** Opening Entries shown block **
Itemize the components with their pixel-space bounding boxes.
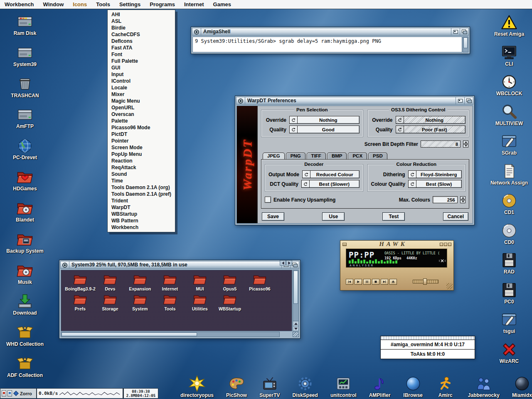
shell-scrollbar[interactable] [463, 37, 468, 52]
desktop-icon[interactable]: RAD [500, 252, 519, 275]
folder-item[interactable]: Devs [95, 273, 125, 291]
stop-icon[interactable] [372, 279, 379, 285]
desktop-icon[interactable]: unitcontrol [330, 375, 357, 398]
desktop-icon[interactable]: CLI [500, 44, 519, 67]
save-button[interactable]: Save [262, 212, 284, 221]
settings-menu-item[interactable]: Time [108, 177, 175, 184]
folder-item[interactable]: Expansion [125, 273, 155, 291]
settings-menu-item[interactable]: OpenURL [108, 104, 175, 111]
desktop-icon[interactable]: Network Assign [490, 163, 528, 186]
scroll-down-arrow[interactable] [293, 326, 298, 331]
settings-menu-item[interactable]: Overscan [108, 111, 175, 118]
bit-depth-spinner[interactable] [463, 140, 468, 148]
scrollbar-thumb[interactable] [62, 332, 197, 336]
irc-titlebar[interactable] [381, 336, 475, 340]
settings-menu-item[interactable]: IControl [108, 78, 175, 84]
desktop-icon[interactable]: Download [13, 293, 37, 316]
desktop-icon[interactable]: DiskSpeed [293, 375, 318, 398]
test-button[interactable]: Test [382, 212, 405, 221]
settings-menu-item[interactable]: Input [108, 71, 175, 78]
settings-menu-item[interactable]: WBStartup [108, 211, 175, 217]
desktop-icon[interactable]: IBrowse [403, 375, 423, 398]
player-menu-icon[interactable] [342, 243, 347, 246]
settings-menu-item[interactable]: Workbench [108, 224, 175, 231]
folder-item[interactable]: Storage [95, 293, 125, 311]
settings-menu-item[interactable]: CacheCDFS [108, 31, 175, 38]
iconify-button[interactable] [456, 97, 464, 104]
desktop-icon[interactable]: Musik [15, 262, 34, 285]
scroll-up-arrow[interactable] [293, 321, 298, 326]
desktop-icon[interactable]: Jabberwocky [468, 375, 500, 398]
menubar-item[interactable]: Settings [115, 0, 145, 9]
close-button[interactable] [192, 28, 201, 35]
settings-menu-item[interactable]: Reaction [108, 158, 175, 164]
settings-menu-item[interactable]: DefIcons [108, 38, 175, 44]
folder-item[interactable]: System [125, 293, 155, 311]
desktop-icon[interactable]: ADF Collection [7, 355, 43, 378]
format-tab[interactable]: BMP [327, 153, 347, 159]
desktop-icon[interactable]: Blandet [15, 200, 34, 223]
folder-item[interactable]: Utilities [185, 293, 215, 311]
settings-menu-item[interactable]: Trident [108, 197, 175, 204]
format-tab[interactable]: PCX [348, 153, 367, 159]
player-minimize-button[interactable] [440, 243, 443, 246]
desktop-icon[interactable]: tsgui [500, 311, 519, 334]
cancel-button[interactable]: Cancel [443, 212, 468, 221]
folder-item[interactable]: MUI [185, 273, 215, 291]
slider-knob[interactable] [423, 278, 427, 285]
pen-quality-cycle[interactable]: Good [289, 126, 360, 133]
pause-icon[interactable] [363, 279, 371, 285]
indicator-button[interactable] [2, 390, 6, 397]
depth-button[interactable] [464, 97, 473, 104]
resize-grip[interactable] [446, 283, 453, 289]
resize-gadget[interactable] [293, 332, 299, 337]
settings-menu-item[interactable]: Tools Daemon 2.1A (org) [108, 184, 175, 191]
depth-button[interactable] [460, 28, 468, 35]
folder-item[interactable]: Tools [155, 293, 185, 311]
desktop-icon[interactable]: Ram Disk [14, 13, 37, 36]
scroll-right-arrow[interactable] [286, 260, 292, 266]
settings-menu-item[interactable]: Sound [108, 171, 175, 177]
dithering-cycle[interactable]: Floyd-Steinberg [408, 170, 462, 178]
system39-titlebar[interactable]: System39 25% full, 970,5MB free, 318,5MB… [60, 261, 299, 269]
desktop-icon[interactable]: Amirc [436, 375, 456, 398]
eject-icon[interactable] [389, 279, 397, 285]
desktop-icon[interactable]: WizARC [500, 341, 519, 364]
colour-quality-cycle[interactable]: Best (Slow) [408, 180, 462, 188]
scrollbar-thumb[interactable] [293, 271, 298, 304]
settings-menu-item[interactable]: Tools Daemon 2.1A (pref) [108, 191, 175, 197]
close-button[interactable] [236, 97, 245, 104]
desktop-icon[interactable]: Miamidx [512, 375, 532, 398]
dct-quality-cycle[interactable]: Best (Slower) [301, 180, 360, 188]
desktop-icon[interactable]: HDGames [13, 169, 37, 192]
settings-menu-item[interactable]: Picasso96 Mode [108, 124, 175, 131]
menubar-item[interactable]: Window [39, 0, 69, 9]
desktop-icon[interactable]: SGrab [500, 133, 519, 156]
menubar-item[interactable]: Programs [145, 0, 180, 9]
shell-output[interactable]: 9 System39:Utilities/SGrab> sgrab delay=… [192, 37, 462, 52]
vertical-scrollbar[interactable] [293, 270, 299, 331]
settings-menu-item[interactable]: Screen Mode [108, 144, 175, 151]
indicator-button[interactable] [7, 390, 12, 397]
menubar-item[interactable]: Internet [180, 0, 209, 9]
settings-menu-item[interactable]: PopUp Menu [108, 151, 175, 158]
settings-menu-item[interactable]: Locale [108, 84, 175, 91]
menubar-item[interactable]: Games [209, 0, 236, 9]
settings-menu-item[interactable]: Fast ATA [108, 44, 175, 51]
settings-menu-item[interactable]: Full Palette [108, 58, 175, 64]
play-icon[interactable] [355, 279, 362, 285]
bit-depth-filter[interactable]: 8 [421, 140, 461, 148]
settings-menu-item[interactable]: ASL [108, 18, 175, 25]
folder-item[interactable]: BoingBag3.9-2 [65, 273, 95, 291]
desktop-icon[interactable]: CD1 [500, 192, 519, 215]
close-button[interactable] [61, 261, 69, 268]
scroll-left-arrow[interactable] [280, 260, 286, 266]
desktop-icon[interactable]: SuperTV [259, 375, 280, 398]
dither-quality-cycle[interactable]: Poor (Fast) [396, 126, 466, 133]
desktop-icon[interactable]: PC-Drevet [13, 138, 37, 160]
scrollbar-thumb[interactable] [463, 37, 468, 48]
output-mode-cycle[interactable]: Reduced Colour [302, 170, 360, 178]
settings-menu-item[interactable]: ReqAttack [108, 164, 175, 171]
dither-override-cycle[interactable]: Nothing [396, 116, 466, 124]
settings-menu-item[interactable]: Pointer [108, 138, 175, 144]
** Closing Entries shown block **
▸ To do:
Drop the images; copy every entry above exactly.

▸ Written solution:
Itemize the components with their pixel-space bounding boxes.
shell-scrollbar[interactable] [463, 37, 468, 52]
desktop-icon[interactable]: RAD [500, 252, 519, 275]
folder-item[interactable]: Devs [95, 273, 125, 291]
stop-icon[interactable] [372, 279, 379, 285]
desktop-icon[interactable]: unitcontrol [330, 375, 357, 398]
desktop-icon[interactable]: CLI [500, 44, 519, 67]
save-button[interactable]: Save [262, 212, 284, 221]
settings-menu-item[interactable]: Time [108, 177, 175, 184]
folder-item[interactable]: Expansion [125, 273, 155, 291]
settings-menu-item[interactable]: OpenURL [108, 104, 175, 111]
desktop-icon[interactable]: Network Assign [490, 163, 528, 186]
scroll-down-arrow[interactable] [293, 326, 298, 331]
settings-menu-item[interactable]: Overscan [108, 111, 175, 118]
bit-depth-spinner[interactable] [463, 140, 468, 148]
scrollbar-thumb[interactable] [62, 332, 197, 336]
irc-titlebar[interactable] [381, 336, 475, 340]
settings-menu-item[interactable]: IControl [108, 78, 175, 84]
desktop-icon[interactable]: Download [13, 293, 37, 316]
desktop-icon[interactable]: DiskSpeed [293, 375, 318, 398]
test-button[interactable]: Test [382, 212, 405, 221]
settings-menu-item[interactable]: Input [108, 71, 175, 78]
settings-menu-item[interactable]: WBStartup [108, 211, 175, 217]
desktop-icon[interactable]: IBrowse [403, 375, 423, 398]
player-menu-icon[interactable] [342, 243, 347, 246]
settings-menu-item[interactable]: Workbench [108, 224, 175, 231]
folder-item[interactable]: Storage [95, 293, 125, 311]
settings-menu-item[interactable]: CacheCDFS [108, 31, 175, 38]
iconify-button[interactable] [456, 97, 464, 104]
desktop-icon[interactable]: Musik [15, 262, 34, 285]
scroll-up-arrow[interactable] [293, 321, 298, 326]
desktop-icon[interactable]: Jabberwocky [468, 375, 500, 398]
menubar-item[interactable]: Settings [115, 0, 145, 9]
close-button[interactable] [192, 28, 201, 35]
settings-menu-item[interactable]: Reaction [108, 158, 175, 164]
settings-menu-item[interactable]: DefIcons [108, 38, 175, 44]
folder-item[interactable]: System [125, 293, 155, 311]
desktop-icon[interactable]: ADF Collection [7, 355, 43, 378]
format-tab[interactable]: BMP [327, 153, 347, 159]
desktop-icon[interactable]: Blandet [15, 200, 34, 223]
folder-item[interactable]: Utilities [185, 293, 215, 311]
settings-menu-item[interactable]: Trident [108, 197, 175, 204]
format-tab[interactable]: PCX [348, 153, 367, 159]
player-minimize-button[interactable] [440, 243, 443, 246]
desktop-icon[interactable]: tsgui [500, 311, 519, 334]
cancel-button[interactable]: Cancel [443, 212, 468, 221]
folder-item[interactable]: MUI [185, 273, 215, 291]
slider-knob[interactable] [423, 278, 427, 285]
pen-quality-cycle[interactable]: Good [289, 126, 360, 133]
pause-icon[interactable] [363, 279, 371, 285]
indicator-button[interactable] [2, 390, 6, 397]
depth-button[interactable] [464, 97, 473, 104]
resize-grip[interactable] [446, 283, 453, 289]
resize-gadget[interactable] [293, 332, 299, 337]
settings-menu-item[interactable]: Tools Daemon 2.1A (org) [108, 184, 175, 191]
depth-button[interactable] [460, 28, 468, 35]
folder-item[interactable]: Tools [155, 293, 185, 311]
desktop-icon[interactable]: Ram Disk [14, 13, 37, 36]
scroll-right-arrow[interactable] [286, 260, 292, 266]
settings-menu-item[interactable]: Sound [108, 171, 175, 177]
dithering-cycle[interactable]: Floyd-Steinberg [408, 170, 462, 178]
system39-titlebar[interactable]: System39 25% full, 970,5MB free, 318,5MB… [60, 261, 299, 269]
desktop-icon[interactable]: Amirc [436, 375, 456, 398]
eject-icon[interactable] [389, 279, 397, 285]
desktop-icon[interactable]: WizARC [500, 341, 519, 364]
colour-quality-cycle[interactable]: Best (Slow) [408, 180, 462, 188]
scrollbar-thumb[interactable] [293, 271, 298, 304]
settings-menu-item[interactable]: Tools Daemon 2.1A (pref) [108, 191, 175, 197]
close-button[interactable] [236, 97, 245, 104]
desktop-icon[interactable]: Miamidx [512, 375, 532, 398]
dct-quality-cycle[interactable]: Best (Slower) [301, 180, 360, 188]
desktop-icon[interactable]: HDGames [13, 169, 37, 192]
settings-menu-item[interactable]: Picasso96 Mode [108, 124, 175, 131]
menubar-item[interactable]: Window [39, 0, 69, 9]
desktop-icon[interactable]: SGrab [500, 133, 519, 156]
menubar-item[interactable]: Programs [145, 0, 180, 9]
shell-output[interactable]: 9 System39:Utilities/SGrab> sgrab delay=… [192, 37, 462, 52]
vertical-scrollbar[interactable] [293, 270, 299, 331]
settings-menu-item[interactable]: Screen Mode [108, 144, 175, 151]
indicator-button[interactable] [7, 390, 12, 397]
menubar-item[interactable]: Internet [180, 0, 209, 9]
settings-menu-item[interactable]: PopUp Menu [108, 151, 175, 158]
settings-menu-item[interactable]: Locale [108, 84, 175, 91]
menubar-item[interactable]: Games [209, 0, 236, 9]
settings-menu-item[interactable]: Fast ATA [108, 44, 175, 51]
settings-menu-item[interactable]: Full Palette [108, 58, 175, 64]
play-icon[interactable] [355, 279, 362, 285]
bit-depth-filter[interactable]: 8 [421, 140, 461, 148]
settings-menu-item[interactable]: ASL [108, 18, 175, 25]
folder-item[interactable]: BoingBag3.9-2 [65, 273, 95, 291]
desktop-icon[interactable]: CD1 [500, 192, 519, 215]
close-button[interactable] [61, 261, 69, 268]
scroll-left-arrow[interactable] [280, 260, 286, 266]
desktop-icon[interactable]: SuperTV [259, 375, 280, 398]
dither-quality-cycle[interactable]: Poor (Fast) [396, 126, 466, 133]
desktop-icon[interactable]: PC-Drevet [13, 138, 37, 160]
scrollbar-thumb[interactable] [463, 37, 468, 48]
output-mode-cycle[interactable]: Reduced Colour [302, 170, 360, 178]
settings-menu-item[interactable]: ReqAttack [108, 164, 175, 171]
dither-override-cycle[interactable]: Nothing [396, 116, 466, 124]
settings-menu-item[interactable]: Pointer [108, 138, 175, 144]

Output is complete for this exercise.